[Data excerpts]
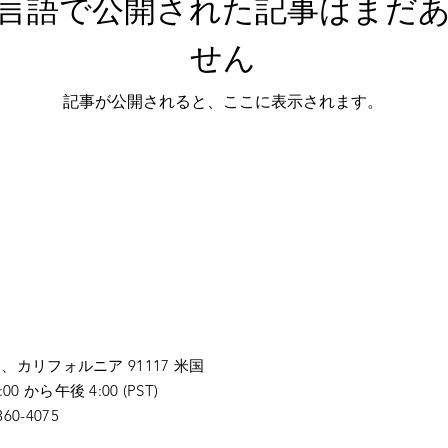
言語で公開された記事はまだ
せん
記事が公開されると、ここに表示されます。
ナ、
カリフォルニア 91117 米国
から午後 4:00 (PST)
0-4075​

Activity: The entries above should be retyped exactly, minus any pictures.

Result below:
言語で公開された記事はまだ
せん
記事が公開されると、ここに表示されます。
ナ、
カリフォルニア 91117 米国
から午後 4:00 (PST)
0-4075​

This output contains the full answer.